GOAL OF THE EXERCISE -
The answer must restate the listing word for word, without its images.

GIVEN DATA -
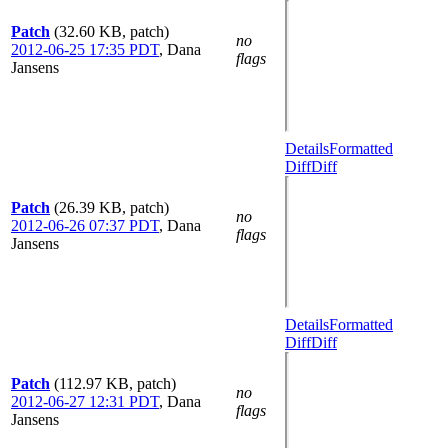
Patch
(32.60 KB, patch)
no
2012-06-25 17:35 PDT
,
Dana
flags
Jansens
Details
Formatted
Diff
Diff
Patch
(26.39 KB, patch)
no
2012-06-26 07:37 PDT
,
Dana
flags
Jansens
Details
Formatted
Diff
Diff
Patch
(112.97 KB, patch)
no
2012-06-27 12:31 PDT
,
Dana
flags
Jansens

OUTPUT OF THE TASK -
Patch
(32.60 KB, patch)
no
2012-06-25 17:35 PDT
,
Dana
flags
Jansens
Details
Formatted
Diff
Diff
Patch
(26.39 KB, patch)
no
2012-06-26 07:37 PDT
,
Dana
flags
Jansens
Details
Formatted
Diff
Diff
Patch
(112.97 KB, patch)
no
2012-06-27 12:31 PDT
,
Dana
flags
Jansens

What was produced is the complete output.